Tarde veraniega

Ocurrió una de esas tardes veraniegas, donde la tierra dormía abrazada por el Sol y las raíces de los olivares. El aljibe debajo del olivo mas añoso, estaba seco. Curiosamente el zonda flexionaba las elásticas ramillas de los más jóvenes en dirección al pozo.

Marta observaba desde la ventana de la cocina y pensó lo triste y gracioso que parecían aquellos árboles reclamar su sustento aquella siesta. Algún impulso característico de su edad la hizo salir y arrimarse hacia aquellos nudosos olivos. Sentía un imperativo llamado de acercarse, de mirarlos detenidamente y observar sus grietas ¿Y luego? Simplemente se dejaría sorprender, como toda niña no planeaba demasiado las cosas.

En el fondo de la casa, su padre no podía dormir por el calor y encontró una buena excusa para levantarse cuando escuchó rezongar los goznes de la puerta. Pensó en aceitarlos, algún día lo haría, pero era un problema que no le quitaba el sueño, en cambio la sed sí lo arreciaba.

Se arrimó a la ventana que había dejado su hija hace un instante.
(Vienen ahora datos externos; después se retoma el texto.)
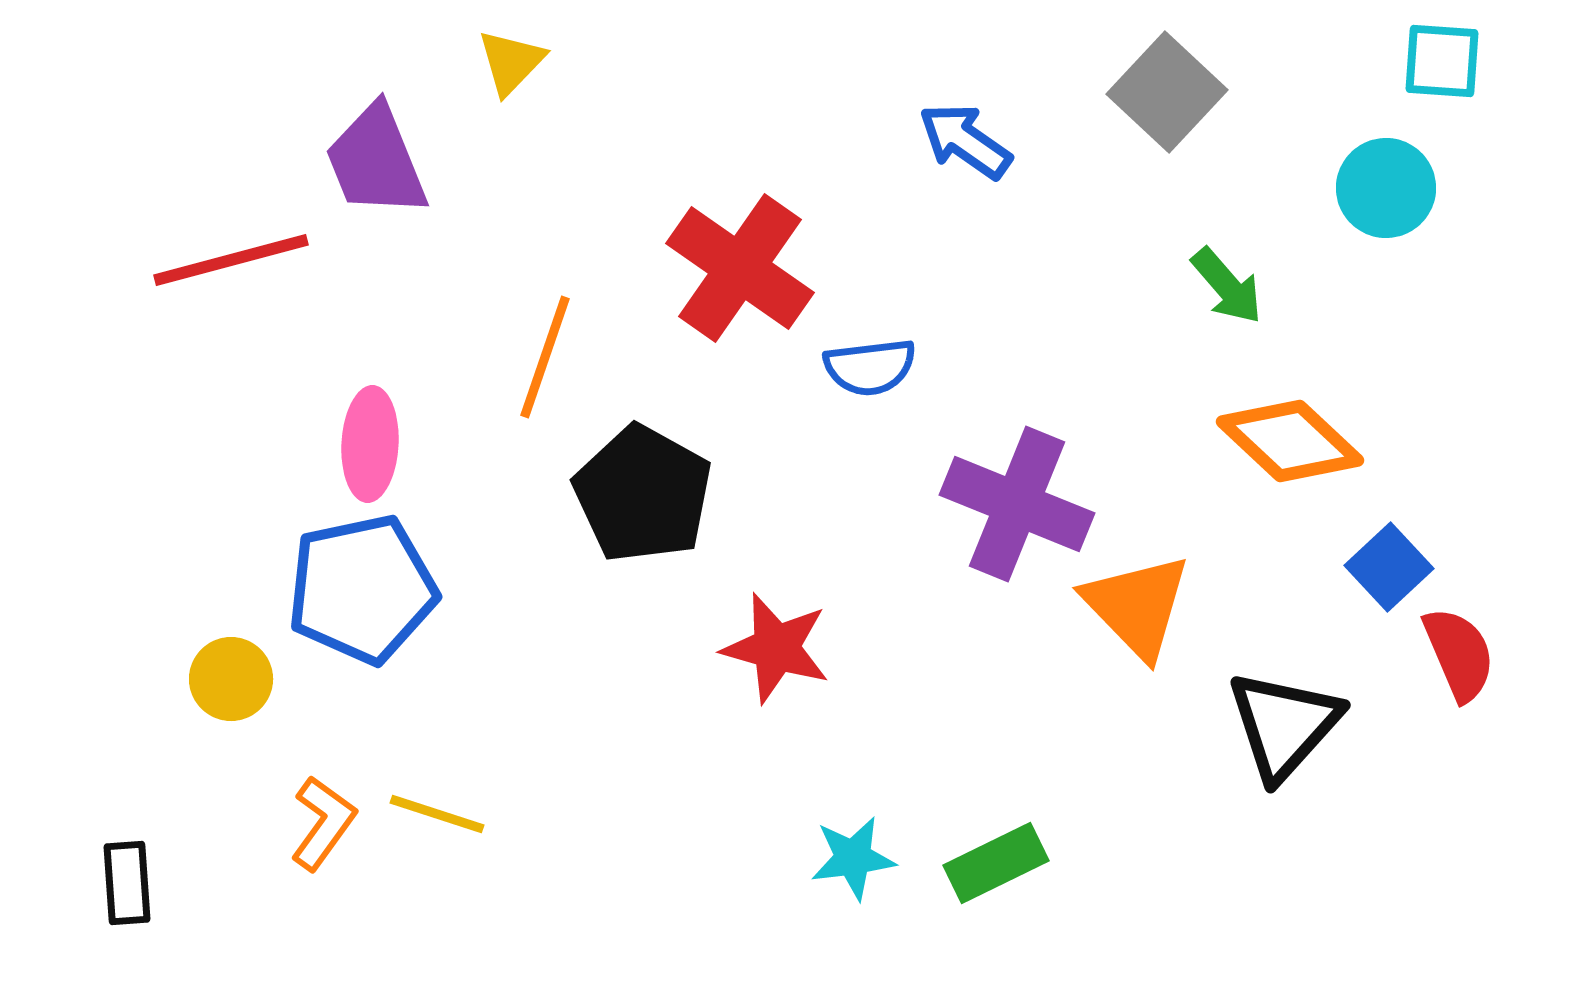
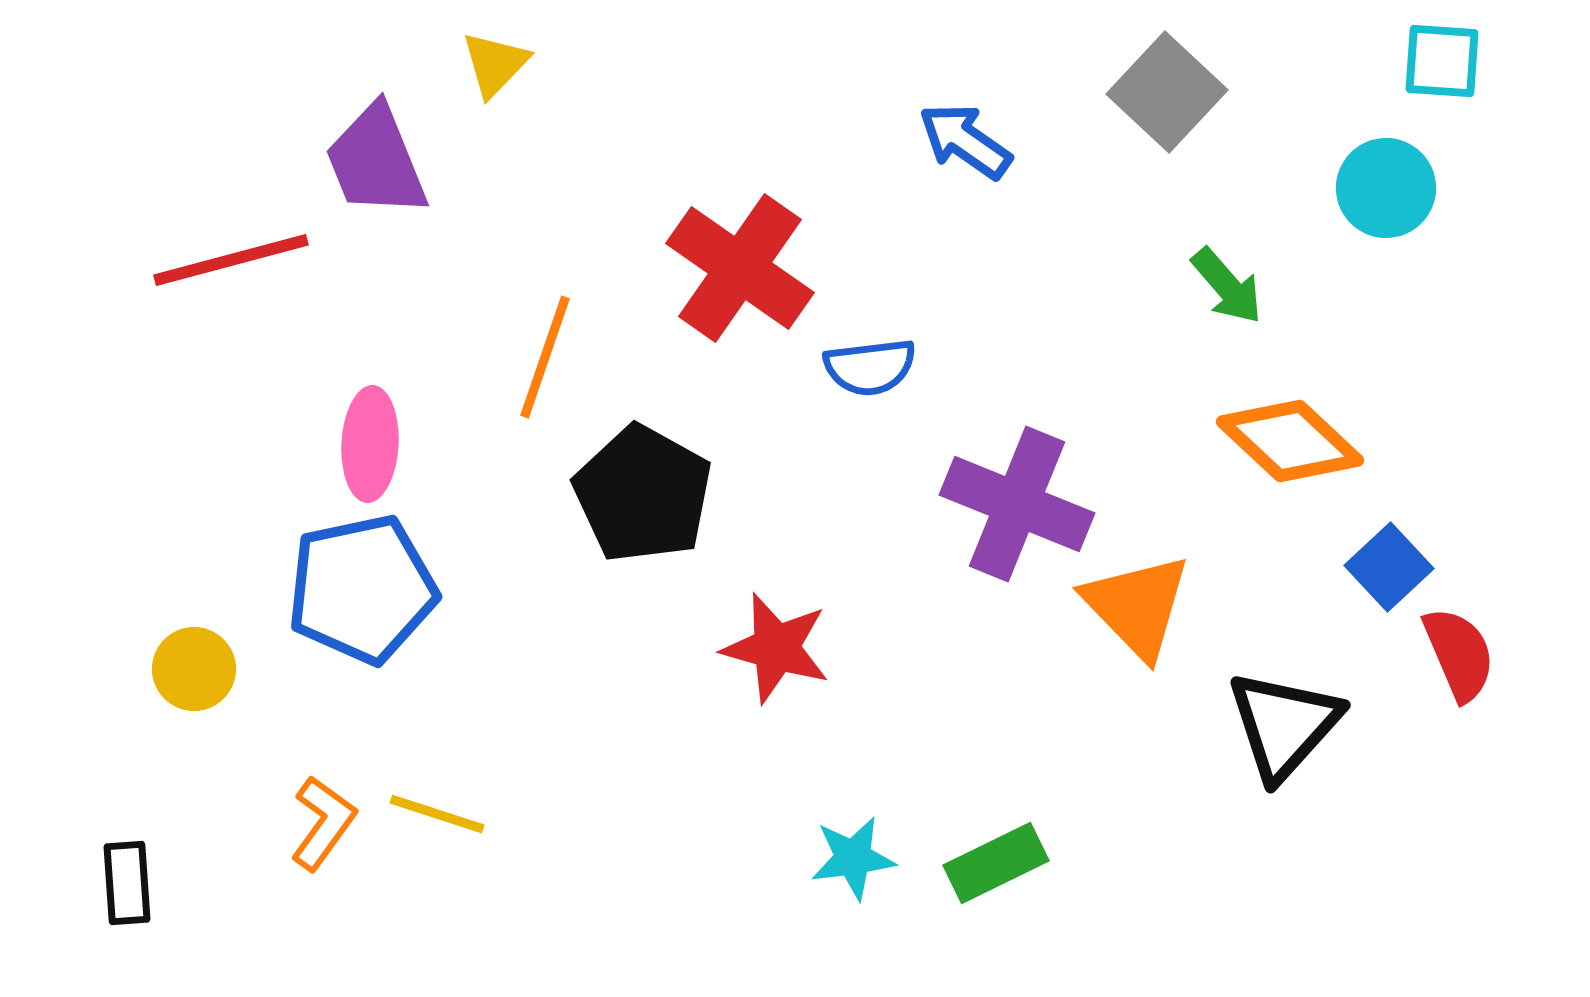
yellow triangle: moved 16 px left, 2 px down
yellow circle: moved 37 px left, 10 px up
Se inclinó y abriendo el grifo bebió un poco, salía tibia. Lleno un vaso. –Unos hielos no le vendrían mal – pensó el hombre. Se encamino hasta la heladera. Estaba por abrir la puerta del refrigerador, cuando de refilón, por el rabillo del ojo, observó la silueta de una muchacha morena a la sombra de sus olivos.

Se detuvo y volvió hasta la ventana escudriñando a través del vidrio sucio de la cocina. Marta le daba la espalda y el vestido floreado azul y blanco se agitaba a la altura de las rodillas. El pelo castaño ondeaba sobre sus hombros tan grácilmente como la prenda en cuestión. Su piel morena se asemejaba a la tierra debajo de sus pies. Allí junto a los olivos parecía una extensión más de tierra fértil, un frondoso árbol, exultante de juventud.
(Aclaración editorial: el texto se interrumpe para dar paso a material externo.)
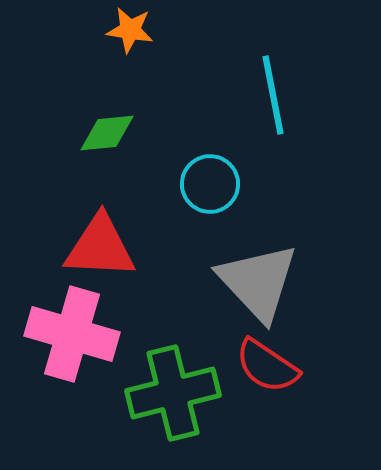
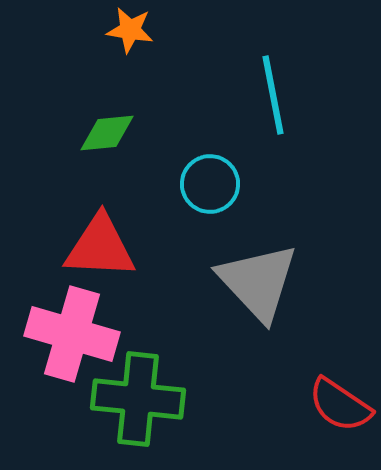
red semicircle: moved 73 px right, 39 px down
green cross: moved 35 px left, 6 px down; rotated 20 degrees clockwise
Los ojos de su padre brillaron, -no sabemos bien porque – mientras se llevaba el vaso a la boca. Apuró el vaso y se secó con el brazo unos labios que no podía disimular una pequeña sonrisa.

Lo que sí sabemos es que su padre era un hombre de manos ajadas y terrosas y ceño fruncido, y que nunca escribió una poesía…hasta ese día. Lo curioso es que no necesitó lápiz ni papel, la grabó en su alma mientras la imagen de su hija le hacía cosquillas en el corazón.